Depuis l’émergence de la conception scientifique de l’Univers avec la physique moderne, notamment grâce aux travaux de Galilée, les scientifiques ont longtemps considéré l’Univers comme fixe et immuable. Ce n’est qu’au début du XXᵉ siècle que cette théorie a été remise en question, révélant que non seulement les galaxies, composées d’étoiles et de planètes, étaient en mouvement, mais que la matière constituant l’Univers lui-même était en expansion.
Comment a-t-on découvert que l’Univers est en expansion ?
En 1912, l’astronome américain Vesto Slipher fut le premier à observer un phénomène visuel surprenant : les galaxies qu’il observait semblaient se déplacer vers l’extrémité rouge du spectre lorsqu’elles s’éloignaient du point d’observation.

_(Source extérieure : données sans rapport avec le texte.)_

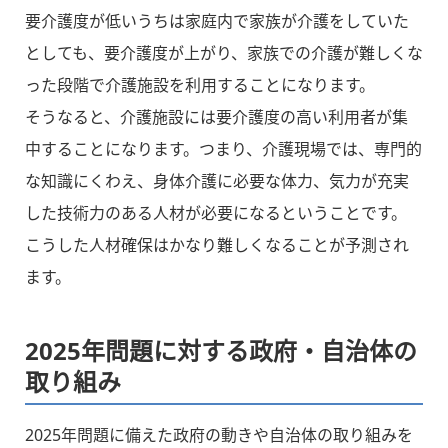
要介護度が低いうちは家庭内で家族が介護をしていた
としても、要介護度が上がり、家族での介護が難しくな
った段階で介護施設を利用することになります。
そうなると、介護施設には要介護度の高い利用者が集
中することになります。つまり、介護現場では、専門的
な知識にくわえ、身体介護に必要な体力、気力が充実
した技術力のある人材が必要になるということです。
こうした人材確保はかなり難しくなることが予測され
ます。
2025年問題に対する政府・自治体の
取り組み
2025年問題に備えた政府の動きや自治体の取り組みを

Ce décalage vers le rouge s’explique notamment par les travaux d’Albert Einstein sur la relativité générale : plus une galaxie est éloignée, plus sa longueur d’onde est importante.
Dix ans plus tard, en 1922, le physicien russe Alexandre Friedmann, s’appuyant sur les travaux d’Einstein, fut le premier à formuler l’hypothèse d’une cosmologie non statique, dans laquelle l’Univers est en expansion, déclenchant une célèbre controverse scientifique avec Einstein lui-même.
Ce n’est qu’en 1929 que cette théorie fut confirmée par les travaux d’Edwin Hubble et de l’abbé Georges Lemaître. Les deux hommes découvrirent que les galaxies s’éloignent les unes des autres parce que l’espace-temps qui constitue l’Univers lui-même est en expansion.
Comment fonctionne l’expansion de l’Univers ?
Ils en déduisirent une loi scientifique fondamentale, appelée loi de Hubble-Lemaître, selon laquelle les galaxies ne s’éloignent pas seulement les unes des autres, mais le font également à une vitesse presque proportionnelle à la distance qui les sépare.
Cette constante, appelée constante de Hubble, n’est toutefois pas véritablement fixe dans le cadre du modèle cosmologique du Big Bang.
Contrairement à ce que certains modèles pourraient laisser penser, le Big Bang n’a pas eu de centre ni de point de départ qui constituerait le cœur de l’Univers. Il correspond plutôt à une structure d’expansion : si l’expansion de l’Univers au fil du temps est la conséquence de l’évolution de la matière originelle, elle s’est accélérée — alors qu’elle aurait dû ralentir — au cours des 5 à 6 derniers milliards d’années sous l’effet de l’énergie noire, une force hypothétique encore inconnue qui représenterait environ 69 % de l’énergie totale de l’Univers.
L’expansion de l’Univers est-elle uniforme et infinie ?
À l’échelle des galaxies, l’expansion de l’Univers est cependant confrontée à d’autres forces, principalement la gravité.
Cela explique pourquoi certaines galaxies, au lieu de s’éloigner les unes des autres, se rapprochent sous l’effet de leur attraction gravitationnelle mutuelle. C’est notamment le cas de la galaxie d’Andromède, qui se rapproche de notre Voie lactée à une vitesse d’environ 110 à 120 km/s.
Quant à savoir si l’expansion de l’Univers est un processus infini, rien n’est encore certain. Plusieurs modèles imaginent ce que pourrait devenir notre Univers.
La théorie la plus largement évoquée est celle du « Big Crunch », un effondrement final provoqué par la contraction de l’Univers sur lui-même une fois son expansion achevée.
Une autre théorie est celle du « Big Chill » : en continuant de s’étendre, l’Univers finirait par voir son expansion ralentir jusqu’à ce que la température du cosmos atteigne le zéro absolu.
Enfin, certains scientifiques ont développé la théorie du « Big Rip » : dans 20 à 30 milliards d’années, l’énergie noire provoquerait une expansion si importante qu’une « grande déchirure » de la matière par le vide se produirait, jusque dans les particules élémentaires.